К тому моменту как Большой Гоби должен был идти в школу, выяснилось, что у него врожденный дефект плеча. Его прооперировали и дали плечу срастись, затем сломали еще раз и дали срастись. В детстве ему каждый год делали операцию; пока плечо срасталось, делать ему было нечего, кроме как смотреть телевизор. Он смотрел все подряд, но особенно любил рекламу, потому что в ней объясняли, что надо делать. Ему объясняли, куда нужно ходить каждый день. Объясняли, как туда добраться. Ему советовали, что нужно купить, что есть, что пить – и когда. Ему объясняли, что делать по возвращении домой, и сразу после этого, и потом, и в следующий раз – все, что ему нужно было знать о жизни.

Конечно, он был всего лишь сирота и жил в приюте, у него не было денег, и плечо у него было в гипсе, так что даже вопроса о том, чтобы куда-нибудь сходить, что-нибудь купить или сделать, не возникало. Ему приходилось есть и пить то, что ему дадут и когда дадут.

Но это было неважно. Реклама беспокоилась о нем, о его благополучии. Она за ним присматривала. Она заботилась о нем, как заботились бы семья и друзья, если бы они у него были. И он отвечал рекламе взаимностью – полюбил ее так же, как S, она его.

Когда Большой Гоби впервые поведал эту тайну Квину, тот не рассмеялся и даже не улыбнулся. Он просто взял да и обнял его, чтобы показать, что он все понимает. Но даже после этого Большой Гоби никак не мог заставить себя рассказать про тунца.

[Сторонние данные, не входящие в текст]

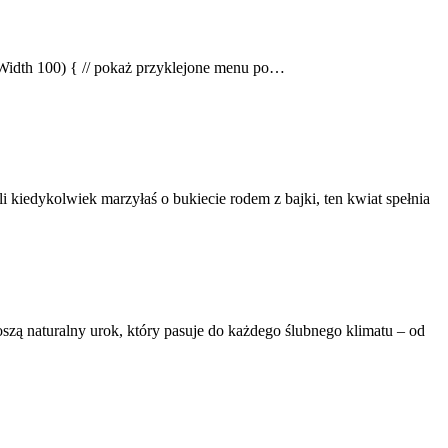
wWidth 100) { // pokaż przyklejone menu po…
 kiedykolwiek marzyłaś o bukiecie rodem z bajki, ten kwiat spełnia
szą naturalny urok, który pasuje do każdego ślubnego klimatu – od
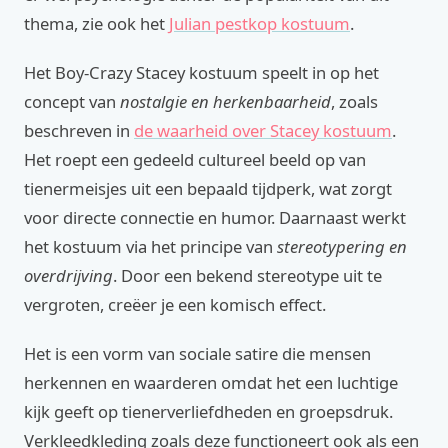
thema, zie ook het
Julian pestkop kostuum
.
Het Boy-Crazy Stacey kostuum speelt in op het
concept van
nostalgie en herkenbaarheid
, zoals
beschreven in
de waarheid over Stacey kostuum
.
Het roept een gedeeld cultureel beeld op van
tienermeisjes uit een bepaald tijdperk, wat zorgt
voor directe connectie en humor. Daarnaast werkt
het kostuum via het principe van
stereotypering en
overdrijving
. Door een bekend stereotype uit te
vergroten, creëer je een komisch effect.
Het is een vorm van sociale satire die mensen
herkennen en waarderen omdat het een luchtige
kijk geeft op tienerverliefdheden en groepsdruk.
Verkleedkleding zoals deze functioneert ook als een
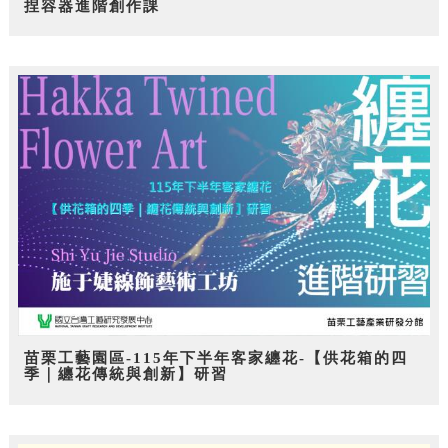
捏容器進階創作課
苗栗工藝園區-115年下半年客家纏花-【供花箱的四
季｜纏花傳統與創新】研習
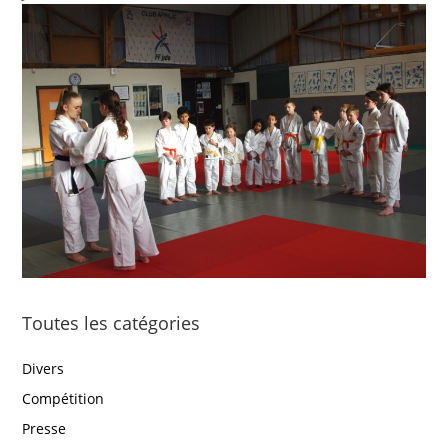
Toutes les catégories
Divers
Compétition
Presse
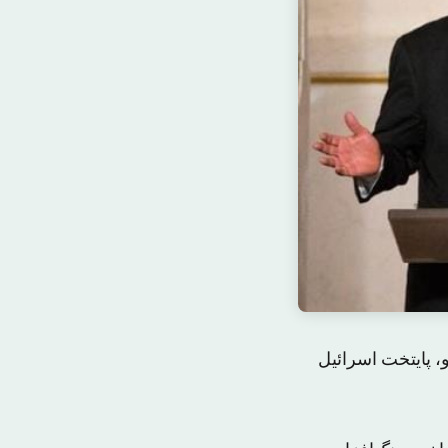
، پایتخت اسرائیل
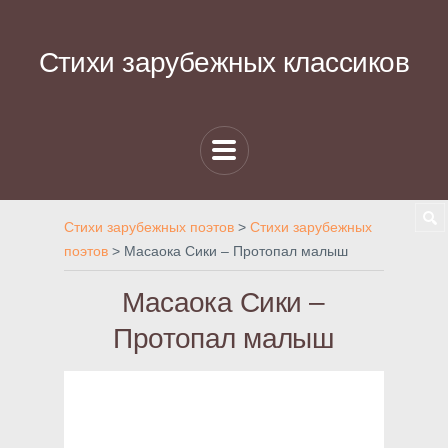
Стихи зарубежных классиков
Стихи зарубежных поэтов
>
Стихи зарубежных
поэтов
>
Масаока Сики – Протопал малыш
Масаока Сики –
Протопал малыш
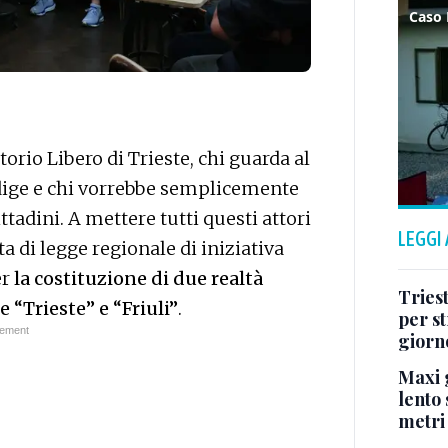
itorio Libero di Trieste, chi guarda al
dige e chi vorrebbe semplicemente
ittadini. A mettere tutti questi attori
LEGGI
ta di legge regionale di iniziativa
er
la costituzione di due realtà
Tries
“Trieste” e “Friuli”
.
per s
giorn
Maxi g
lento 
metri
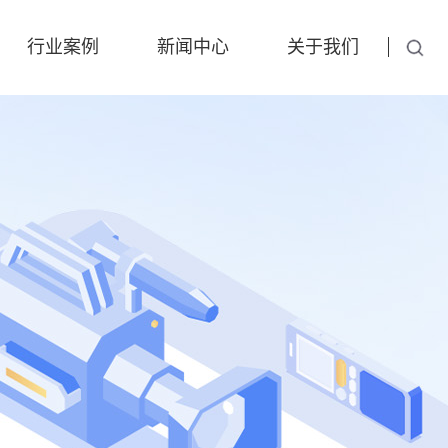
行业案例
新闻中心
关于我们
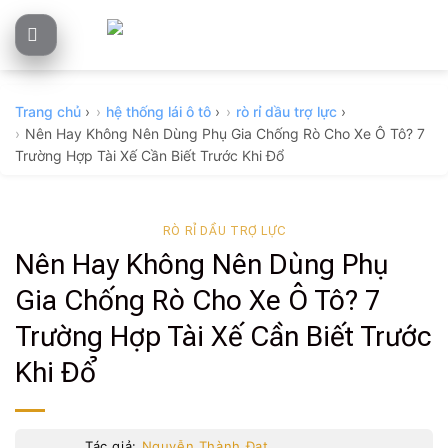
Skip
to
content
Trang chủ
›
hệ thống lái ô tô
›
rò rỉ dầu trợ lực
›
Nên Hay Không Nên Dùng Phụ Gia Chống Rò Cho Xe Ô Tô? 7
Trường Hợp Tài Xế Cần Biết Trước Khi Đổ
RÒ RỈ DẦU TRỢ LỰC
Nên Hay Không Nên Dùng Phụ
Gia Chống Rò Cho Xe Ô Tô? 7
Trường Hợp Tài Xế Cần Biết Trước
Khi Đổ
Tác giả:
Nguyễn Thành Đạt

Вместо этого он придерживался версии о том, что сразу из приюта пошел в армию.

* * *

Он сказал, что не хочет служить, но ему сказали, что придется. Однажды вечером, еще в учебке, он сидел возле казармы и ничего не делал; он смотрел в песок и вспоминал рекламные ролики, мурлыча их себе под нос, повторяя все, о чем они его предупреждали, что советовали, когда вдруг ни с того ни с сего какой-то капрал ударил его ногой и стал кричать, что он совсем из ума выжил, что пока он тут сидел, все уже давно поели, и что он не иначе как псих ненормальный, если даже про еду забыл.

Как, интересно знать, стебанутые выродки вроде тебя попадают в армию? В армию не берут стебанутых выродков.

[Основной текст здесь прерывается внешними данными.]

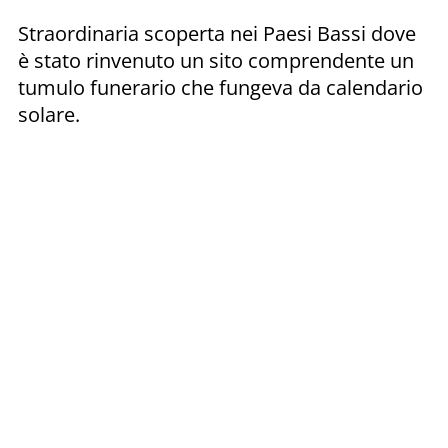
Straordinaria scoperta nei Paesi Bassi dove
è stato rinvenuto un sito comprendente un
tumulo funerario che fungeva da calendario
solare.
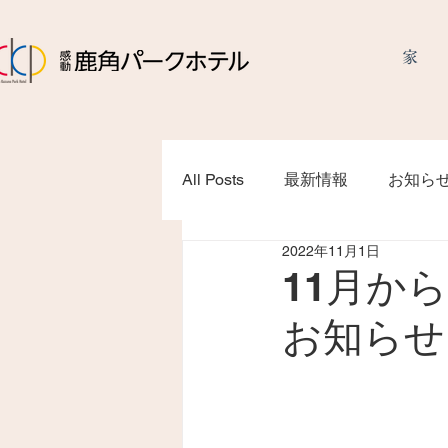
家
All Posts
最新情報
お知ら
2022年11月1日
11月か
お知らせ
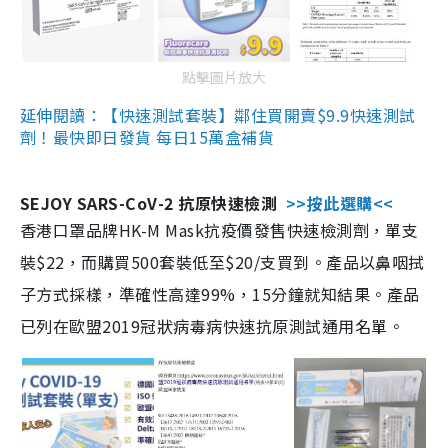
點擊圖片放大
延伸閱讀：【快速測試套裝】鄰住買開賣$9.9快速測試
劑！最快即日發貨 每日15萬盒補貨
SEJOY SARS-CoV-2 抗原快速檢測
>>按此選購<<
香港口罩品牌HK-M Mask抗疫價發售快速檢測劑，單支
裝$22，而購買500套裝低至$20/支買到。產品以鼻咽拭
子方式採樣，準確性高達99%，15分鐘就知結果。產品
已列在歐盟2019冠狀病毒病快速抗原測試通用名單。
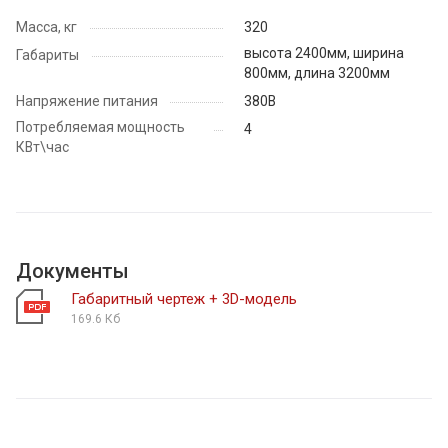
Масса, кг
320
высота 2400мм, ширина
Габариты
800мм, длина 3200мм
Напряжение питания
380В
Потребляемая мощность
4
КВт\час
Документы
Габаритный чертеж + 3D-модель
169.6 Кб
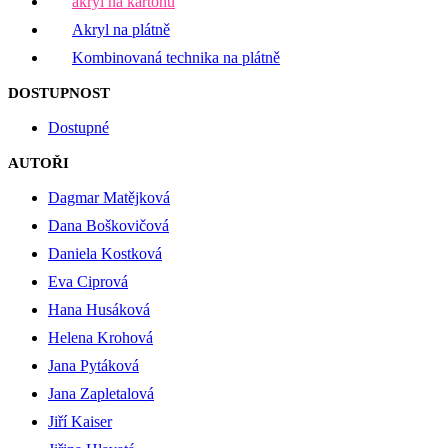
akryl na kartonu
Akryl na plátně
Kombinovaná technika na plátně
DOSTUPNOST
Dostupné
AUTOŘI
Dagmar Matějková
Dana Boškovičová
Daniela Kostková
Eva Ciprová
Hana Husáková
Helena Krohová
Jana Pytáková
Jana Zapletalová
Jiří Kaiser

В эту же ночь Большой Гоби так разволновался, что не смог заснуть. На следующее утро он уселся на краешке кровати и отказался идти на завтрак. Его пихали, на него орали, его даже засунули в душ. Но он отказывался есть три дня подряд, и его отвели к врачу.

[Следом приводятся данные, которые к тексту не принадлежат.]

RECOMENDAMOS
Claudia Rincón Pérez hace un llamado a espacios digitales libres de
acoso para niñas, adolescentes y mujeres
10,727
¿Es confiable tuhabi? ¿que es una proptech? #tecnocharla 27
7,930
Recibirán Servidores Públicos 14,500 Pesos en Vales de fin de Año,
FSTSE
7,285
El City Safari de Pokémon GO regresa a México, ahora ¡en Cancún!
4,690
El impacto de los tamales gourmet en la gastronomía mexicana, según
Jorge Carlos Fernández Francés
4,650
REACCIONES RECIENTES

Врач задал ему несколько вопросов и отправил к другому врачу. Тот задал ему еще несколько вопросов и отправил в госпиталь с решетками на окнах. Каждое утро врач приходил и задавал одни и те же вопросы.

Тебе нравится армия? Ты боишься армии? Тебе нравятся мальчики? Тебе нравятся животные? Ты боишься людей?

Большой Гоби улыбался и каждый раз отвечал на вопросы по-разному. И только на вопросы про армию он всегда отвечал одинаково.